*** Supplied data ***

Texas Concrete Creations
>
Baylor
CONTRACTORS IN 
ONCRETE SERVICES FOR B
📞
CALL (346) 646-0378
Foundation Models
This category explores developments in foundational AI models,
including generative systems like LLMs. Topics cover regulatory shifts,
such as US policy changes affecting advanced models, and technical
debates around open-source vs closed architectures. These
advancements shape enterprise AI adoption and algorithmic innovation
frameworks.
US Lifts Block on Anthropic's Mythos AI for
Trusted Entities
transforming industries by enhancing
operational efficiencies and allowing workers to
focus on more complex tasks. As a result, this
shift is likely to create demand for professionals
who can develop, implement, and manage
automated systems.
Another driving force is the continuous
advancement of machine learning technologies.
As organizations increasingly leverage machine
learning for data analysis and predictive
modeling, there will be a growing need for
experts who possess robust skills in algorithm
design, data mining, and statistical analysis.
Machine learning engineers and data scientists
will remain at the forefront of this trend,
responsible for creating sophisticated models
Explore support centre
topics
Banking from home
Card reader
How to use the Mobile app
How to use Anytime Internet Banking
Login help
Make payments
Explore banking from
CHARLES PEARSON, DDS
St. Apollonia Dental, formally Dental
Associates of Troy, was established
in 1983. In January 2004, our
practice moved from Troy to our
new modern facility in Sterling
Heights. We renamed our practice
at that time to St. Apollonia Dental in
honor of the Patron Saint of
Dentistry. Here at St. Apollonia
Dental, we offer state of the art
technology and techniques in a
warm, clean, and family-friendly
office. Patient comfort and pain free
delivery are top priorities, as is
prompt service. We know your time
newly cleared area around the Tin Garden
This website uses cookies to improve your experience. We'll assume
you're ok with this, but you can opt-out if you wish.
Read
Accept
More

*** End of Supplied data ***
*** Supplied data ***

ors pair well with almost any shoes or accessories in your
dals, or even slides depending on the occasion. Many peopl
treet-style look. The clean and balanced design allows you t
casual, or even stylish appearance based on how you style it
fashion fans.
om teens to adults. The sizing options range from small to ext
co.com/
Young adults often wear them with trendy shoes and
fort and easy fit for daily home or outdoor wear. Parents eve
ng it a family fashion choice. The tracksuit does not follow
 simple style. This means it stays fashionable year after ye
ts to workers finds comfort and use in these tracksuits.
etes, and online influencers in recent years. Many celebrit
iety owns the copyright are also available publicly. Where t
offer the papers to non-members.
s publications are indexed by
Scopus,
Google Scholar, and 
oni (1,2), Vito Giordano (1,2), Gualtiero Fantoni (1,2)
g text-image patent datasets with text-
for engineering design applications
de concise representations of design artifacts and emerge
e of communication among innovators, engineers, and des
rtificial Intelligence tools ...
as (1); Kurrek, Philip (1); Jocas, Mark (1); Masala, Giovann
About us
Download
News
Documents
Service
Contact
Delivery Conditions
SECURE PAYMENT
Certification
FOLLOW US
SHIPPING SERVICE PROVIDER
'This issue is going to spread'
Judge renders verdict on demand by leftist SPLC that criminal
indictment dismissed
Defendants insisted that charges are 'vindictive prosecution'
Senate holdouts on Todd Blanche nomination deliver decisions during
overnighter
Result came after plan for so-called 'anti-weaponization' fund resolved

*** End of Supplied data ***

Copy the lines of the data above exactly as written, beginning with the line containing "modeling, there will be a growing need for" and ending with the line containing "How to use the Mobile app", and leave out all other lines.

Written answer:
modeling, there will be a growing need for
experts who possess robust skills in algorithm
design, data mining, and statistical analysis.
Machine learning engineers and data scientists
will remain at the forefront of this trend,
responsible for creating sophisticated models
Explore support centre
topics
Banking from home
Card reader
How to use the Mobile app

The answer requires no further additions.